Buradan anladığımıza göre mühürlenme olayının bir korkutma olduğu, bunun değişmesi zor olmakla birlikte yinede değişme ihtimali olabileceği ve bir ilahiyatçı ağabeyimden aldığım cevaba göre de bu mühürlenmenin değişmez bir şey olmadığı idi ve dolaylı olarak hemen hemen her ikisi de bir kapıya çıkıyor. Yani kul isterse mührün kalkması imkân dâhilindedir. Fakat biz bu mühürlenme meselesine bir de kaza ve kader penceresinden bir göz atsak sanırım daha iyi olacaktır.
Kaza ve kader açısından Ehl-i Sünnet görüşüne göre şu şekildedir: İnsan, Allah’ı tefekkür etmekten kaçtıkça zamanla O’nu reddeder ve bu hal üzere devam ettikçe aklı ve kalbi de tedricen kilitlenmeye başlar ve adım adım kilitleninceye (mühürleninceye) kadar gider. İşte tedricen olan bu mühürlenme fiilini isteyen kuldur ve bu istek doğrultusunda o fiili yaratan da Allah’tır. Bu fiilleri yaratan kendisi olduğu için Allah’ın “Onların kalplerini mühürledik” demesi, Allah’ın bunu cebren yaptığı anlamına gelmez, zira onlar bunu kendileri talep etmişlerdir.
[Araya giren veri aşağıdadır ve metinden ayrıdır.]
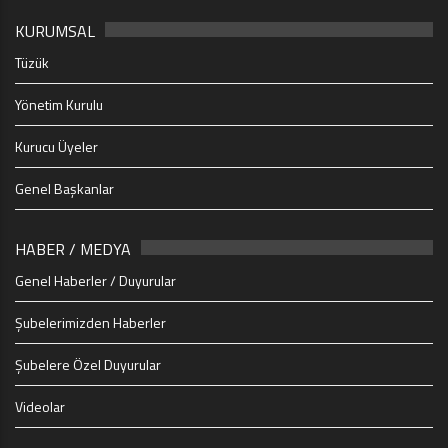
KURUMSAL
Tüzük
Yönetim Kurulu
Kurucu Üyeler
Genel Başkanlar
HABER / MEDYA
Genel Haberler / Duyurular
Şubelerimizden Haberler
Şubelere Özel Duyurular
Videolar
Birde 9. ve 10. Ayetlerin tefsirine bir göz atarsak bu kez gizli kâfirlerin (münafıkların) tarifiyle karşılaşırız, bu ayetlerin meali:
“ 1 - Allah ve mü’minleri güya aldatmaktadırlar. Hâlbuki onlar yalnız kendilerini aldatırlar da farkında bile olmazlar. 2 - Onların kalplerinde nifak hastalığı vardır. Ayetler peş peşe inip İslam inkişaf ettikçe Allah da onların hastalıklarını arttırmıştır. Ayetlerimizi yalanlayıp durmaları yüzünden onlara pek acı bir azap vardır.”
Sevgili Bediüzzaman (Allah ondan razı olsun) bu iki ayetin tefsirinde onların nasıl adım adım mühürlenmeye gittiklerini ve bunun; onların ayrı ayrı 7 aşamalı talepleri doğrultusunda 7. Aşamada gerçekleştiğini 7 cümle ile şöyle tarif eder:
“BİRİNCİSİ: Allah’ı kandırmak gibi imkansız bir şeyin talebinde bulundukları için ahmaklaştırılmışlardır.
İKİNCİSİ: Menfaat niyetiyle yani nefislerine fayda sağlayacağım deyip mü’minlere zarar vermeye çalışırken, kendilerine zarar dokundurdukları için aşağılık hale getirilmişlerdir.
ÜÇÜNCÜSÜ: Menfaati zararlardan ayıramadıkları için cahilleştirilmişlerdir.
Onlar akıl ehlinden değildirler ve keza hayvan sınıfına da benzemiyorlar. Çünkü, hayvanlar zararlı şeylerden sakınırlar, demek onlar ihtiyarı ve şuurları olmayan cansız maddeler sınıfındandırlar.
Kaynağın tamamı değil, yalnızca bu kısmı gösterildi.